One of the drivers was trying to take a particularly dangerous turn. Idiot was going to flip his car if he didn’t slow down.
“Because you’re whipped,” Nikolai said bluntly, now fully focused on me instead of the race. “And you’ve been making drastic decisions for the past two days because you can’t handle the fact that she hasn’t reached out.”
“I haven’t—”
“You made what’s-his-name-” Nikolai paused, pretending to think. “Ah yes, Andrew Cooper. The digital media specialist who created that deep fake of Olive. You made his wife divorce him. Filed a lawsuit that bankrupted him. Ensured he can never work in media again. He’s been rendered completely useless. Pathetic man.”

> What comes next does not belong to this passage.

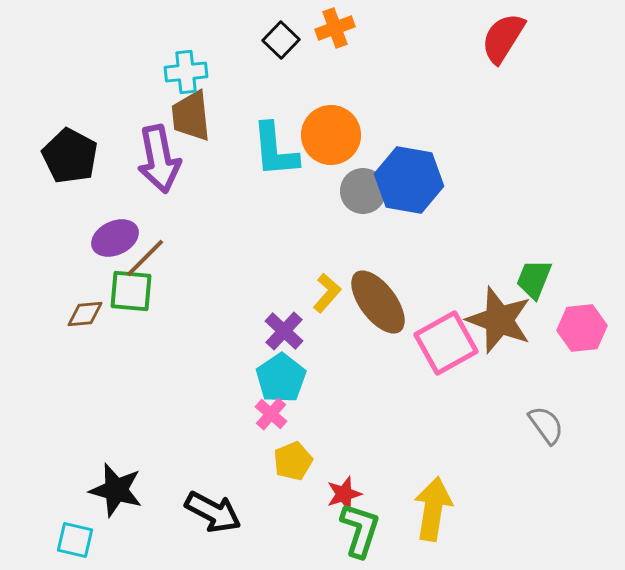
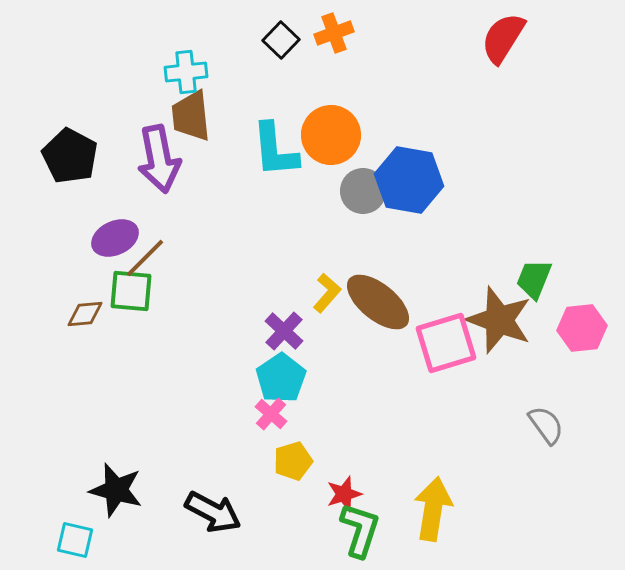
orange cross: moved 1 px left, 5 px down
brown ellipse: rotated 14 degrees counterclockwise
pink square: rotated 12 degrees clockwise
yellow pentagon: rotated 6 degrees clockwise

I took a long drag from my cigarette, saying nothing.
“Old news, I know,” Nikolai continued, clearly enjoying himself. “But what about you blowing up that warehouse full of stolen sports memorabilia? The one that belonged to those trafficking ring leaders who pissed you off at the club last week? What was that about? Protecting your territory? Or proving something to yourself?”
I exhaled smoke, watching it dissipate into the air.
“They deserved it,” I said simply. “I did what was necessary.”
But Nikolai was never the type to accept defeat.
He shook his head, chuckling.
“No,” he said. “You did that because the woman you love hasn’t called you. Even after you decided to buy a company’s shares warth over a billion dollars and hand them over like a charity case to her stepfather-who, by the way, is your core enemy. But the person you did it for hasn’t called. And you’re confused because you’ve never found yourself in this kind of situation before
Every word hit like a punch.
I turned to look at him, jaw clenched.